Bean checked his watch. Not much chance of you making that anyway. NFLM on Topside Drive are expecting you, they’ll direct you to Residents’ Control — that’s the Galleria foodcourt, five minutes from the bridge. Good lookin out!
Thanks, said Kellogg, and headed back to the minivan wondering what he’d thanked him for.
Elsie-Anne raced ahead to the bridge’s railing, hopped up, leaned over. And went rigid. Dad, she called, pointing below. Look.
A naked woman was walking — precariously, slowly — out onto one of the iron trestles that extended from the structure’s underside. Two hundred feet below lay the river, a ruffle of black silk spangled silver, and as the woman stepped, one foot then the next, the wind tousled her hair like the hand of some benignly drunk uncle. Pigeons burbled somewhere, but Kellogg couldn’t see any pigeons.
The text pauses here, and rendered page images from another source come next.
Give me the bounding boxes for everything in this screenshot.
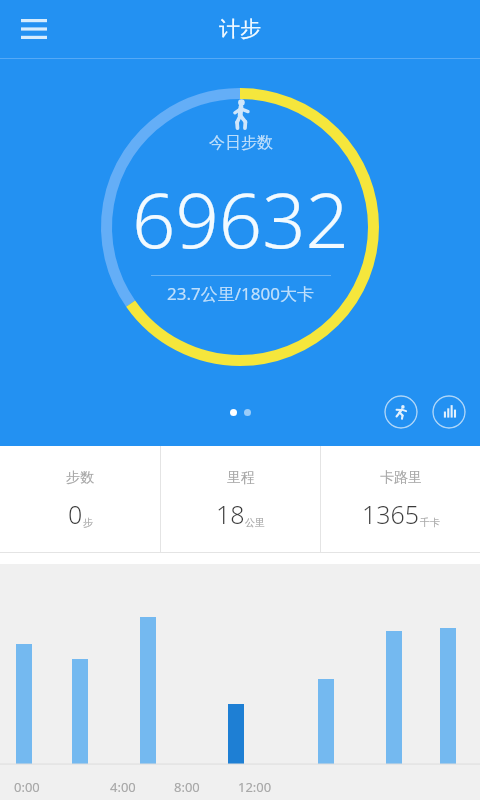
staticText: 1365 bbox=[362, 497, 420, 531]
staticText: 计步 bbox=[219, 16, 261, 42]
staticText: 今日步数 bbox=[209, 133, 273, 153]
staticText: 23.7公里/1800大卡 bbox=[167, 282, 314, 305]
button[interactable]: Menu bbox=[10, 5, 58, 53]
staticText: 4:00 bbox=[110, 778, 136, 796]
staticText: 卡路里 bbox=[380, 469, 422, 487]
staticText: 千卡 bbox=[420, 516, 440, 529]
staticText: 步数 bbox=[66, 469, 94, 487]
button[interactable]: 里程 bbox=[161, 446, 320, 553]
button[interactable]: Run bbox=[384, 395, 418, 429]
staticText: 0 bbox=[68, 497, 83, 531]
staticText: 12:00 bbox=[238, 778, 272, 796]
staticText: 69632 bbox=[132, 167, 349, 271]
button[interactable]: 步数 bbox=[0, 446, 160, 553]
button[interactable]: Statistics bbox=[432, 395, 466, 429]
staticText: 步 bbox=[83, 516, 93, 529]
staticText: 8:00 bbox=[174, 778, 200, 796]
staticText: 0:00 bbox=[14, 778, 40, 796]
staticText: 里程 bbox=[227, 469, 255, 487]
staticText: 18 bbox=[216, 497, 245, 531]
button[interactable]: 卡路里 bbox=[321, 446, 480, 553]
staticText: 公里 bbox=[245, 516, 265, 529]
The woman seemed oblivious to everything: to the traffic, to Bean and his flares, to Kellogg and Elsie-Anne, to the world and all that was in it. Her back was hunched, her buttocks alabaster. At the end of the trestle she stopped, arms extended for balance. If she were to jump it seemed she would be leaping not down, but outward, into open space.
Oh my god, said Kellogg. Elsie-Anne, get in the car.
Dad?
Kellogg snatched her by the chin. You listen, if that person jumps and we’re the only witnesses, it will ruin our vacation. You won’t get t
o swim, Gip won’t get to see his magician — we’ll be at the morgue, answering questions. They might even blame us! So forget you saw anything. Get in the car. Say nothing to your mother. Hear me? Nothing.
Elsie-Anne nodded.
Good girl, said Kellogg, knuckled her cheek, slid open Harry’s door, ushered her inside, slammed it closed — and looked over the railing. The woman hadn’t moved: a porcelain, otherworldly figure who seemed to float in the brisk morning air.
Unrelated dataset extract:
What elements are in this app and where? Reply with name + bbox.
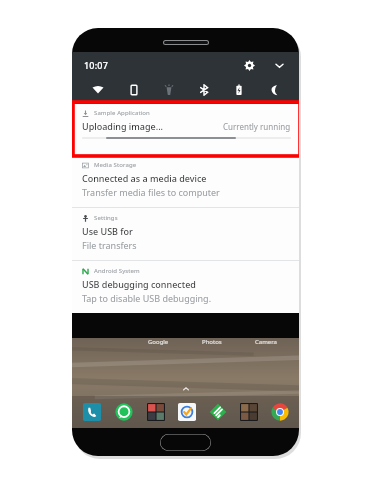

Kellogg opened his mouth to call to her, to tell her — what? But it was too late: a great tumble of hair, and the trestle was empty.
Trembling, Kellogg rushed to catch the body’s splash or see it swept away in the current. But Bean was calling him: Sir, sir, in your car, please, sir. So Kellogg stopped, apologized, returned to the minivan. In the backseat Pearl, sniffling, stroked Gip’s hair. Elsie-Anne stared vacantly into her purse. Okay, said Kellogg, moving his foot from brake to gas. The engine vroomed, he pressed harder, Harry went nowhere.
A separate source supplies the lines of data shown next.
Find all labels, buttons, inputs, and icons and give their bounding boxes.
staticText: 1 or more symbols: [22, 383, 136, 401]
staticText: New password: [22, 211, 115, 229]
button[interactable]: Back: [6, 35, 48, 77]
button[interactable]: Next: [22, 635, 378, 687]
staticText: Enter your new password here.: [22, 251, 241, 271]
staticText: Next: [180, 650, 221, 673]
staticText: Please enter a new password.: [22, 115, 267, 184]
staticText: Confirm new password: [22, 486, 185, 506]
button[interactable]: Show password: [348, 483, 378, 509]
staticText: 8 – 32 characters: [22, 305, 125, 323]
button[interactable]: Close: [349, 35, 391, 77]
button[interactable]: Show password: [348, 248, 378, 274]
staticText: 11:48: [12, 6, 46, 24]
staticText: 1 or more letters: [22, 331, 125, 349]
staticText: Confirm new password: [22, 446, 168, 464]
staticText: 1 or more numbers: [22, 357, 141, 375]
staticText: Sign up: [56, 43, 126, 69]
You’re in Park, said Pearl.
Oh, said Kellogg, shifted to Drive, and lurched another ten feet closer to the island.
III
Y TEN-THIRTY it was all over. Raven stepped into his trunk, waved a brochure from the Grand Saloon, said, I believe this is where I’m staying, and closed the lid on himself. A moment later the helicopter seemed to come alive of its own accord, lifted up from the common, looped over Crocker Pond, and landed atop the hotel. The doors to the penthouse suite opened and Raven stepped onto the balcony, blew six kisses at the crowd, bowed, and ducked away.
The trunk sat innocuously in the middle of the stage.
There was nothing else to look at.
And so with a collective sigh people began to shuffle back to their lives.
From the top of the northern hillock the protestors withdrew, trashed their placards out back of Street’s Milk & Things. Today Debbie, Pop and the two Island Institute students whose names Debbie kept failing to learn were joined by the most militant members of the Lakeview Homes Restribution Movement: a man called Tragedy — walleyed, squat, and gnomish, smelling of salsa — and his lean, lisping, wispily bearded friend, Havoc. They’d shown up to their first meeting only two weeks prior and pulsed with something weird and feral that might euphemistically be described as energy.